Hold on to your hats. We’re going back a ways. It’s about 1889, if this photo really is what it claims to be. I can’t vouch completely for this image. Supposedly it is Chester Pease Gridley, my mother’s great great grandfather. I found it on the Internet when I tapped into someone else’s (a stranger’s) research on a popular genealogical research website, but I was unable to connect with the original poster to find out how they come to have such a photo. I don’t have any reason to doubt that it’s my ancestor, because the connections and documentation appear sound, but the photo was posted with the caption “Chester Pease Gridley 80th Birthday”, and I find it hard to believe that this is a photo of an 80-year-old man.
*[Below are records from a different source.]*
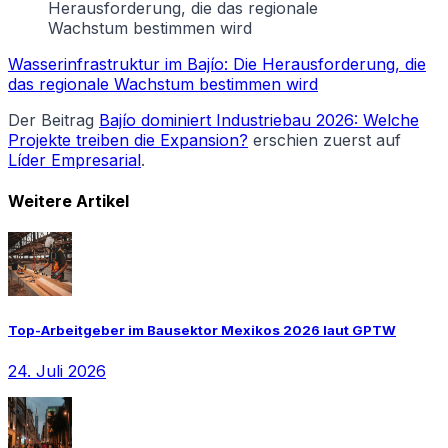
Herausforderung, die das regionale
Wachstum bestimmen wird
Wasserinfrastruktur im Bajío: Die Herausforderung, die
das regionale Wachstum bestimmen wird
Der Beitrag
Bajío dominiert Industriebau 2026: Welche
Projekte treiben die Expansion?
erschien zuerst auf
Líder Empresarial
.
Weitere Artikel
Top-Arbeitgeber im Bausektor Mexikos 2026 laut GPTW
24. Juli 2026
He looks to be in his fifties to me. On the other hand, consider two pieces of evidence. First, my Chester was born in 1809. Second, I googled H. W. Calendar and turned up this note by one Nick Heckenthorp about a similar photo:
“After research, I discovered that Homer W. Calendar operated a studio in Springfield from 1883 to 1889. Research specifically lists the location at 23 S Limestone between 1885 and 1886 which the address on this photo. Source: https://books.google.com/books?id=LChcvLOmf-UC&printsec=frontcover#v=onepage&q=calendar&f=false
“Cabinet Cards are a card mounted photograph introduced in 1866, and tremendously popular, especially in the U.S., from its introduction until just after the turn of the century. The Cabinet Card is easily distinguished from other card mounted photos by its size, typically 4.25 x 6.5 inches (108 x 164 mm). Like the CDV, the vast majority are portraits, and most of them are not identified with the subjects name. Many do have a photographers imprint. (source: http://www.ajmorris.com/roots/photo/types.php)”
So the timing seems about right, because Chester would have been 80 years old in 1889, which is apparently right over the plate for this type of portrait. I may find out more later.
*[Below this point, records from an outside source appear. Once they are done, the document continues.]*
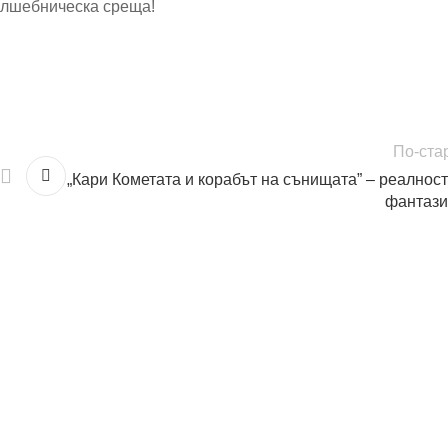
вълшебническа среща!
По-ста
„Кари Кометата и корабът на сънищата” – реалност
фантаз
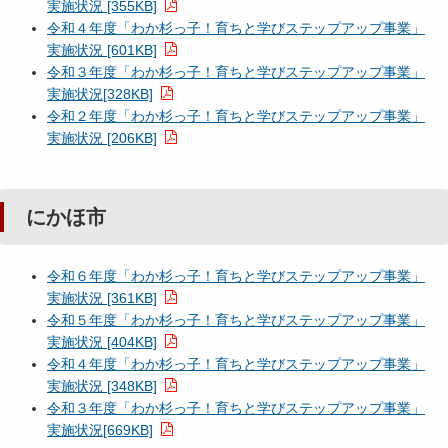
実施状況 [355KB]
令和４年度「わか杉っ子！育ちと学びステップアップ事業」
実施状況 [601KB]
令和３年度「わか杉っ子！育ちと学びステップアップ事業」
実施状況[328KB]
令和２年度「わか杉っ子！育ちと学びステップアップ事業」
実施状況 [206KB]
にかほ市
令和６年度「わか杉っ子！育ちと学びステップアップ事業」
実施状況 [361KB]
令和５年度「わか杉っ子！育ちと学びステップアップ事業」
実施状況 [404KB]
令和４年度「わか杉っ子！育ちと学びステップアップ事業」
実施状況 [348KB]
令和３年度「わか杉っ子！育ちと学びステップアップ事業」
実施状況[669KB]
As Chester is on my mother’s side, I know very little about him. My family records say he was born in Wayne Township, Steuben County, New York on 1 November 1809, and that he died on 6 October 1898 in Springfield, Clark County, Ohio. He represents something of a break with tradition in the Gridley line, because his forebears (father Revilo, grandfather Roger, and greats Thomas, Thomas, Thomas and Thomas) had all lived and mostly died in Connecticut, around Litchfield and Hartford counties, whereas C.P. ended up across the Appalachians, taking Buckeye Lydia Ann Thomas as his second of three wives. They became the parents of Laura Phoebe Gridley (P. Laura Gridley in the 1880 census), my maternal great great grandmother, whom I showed you here.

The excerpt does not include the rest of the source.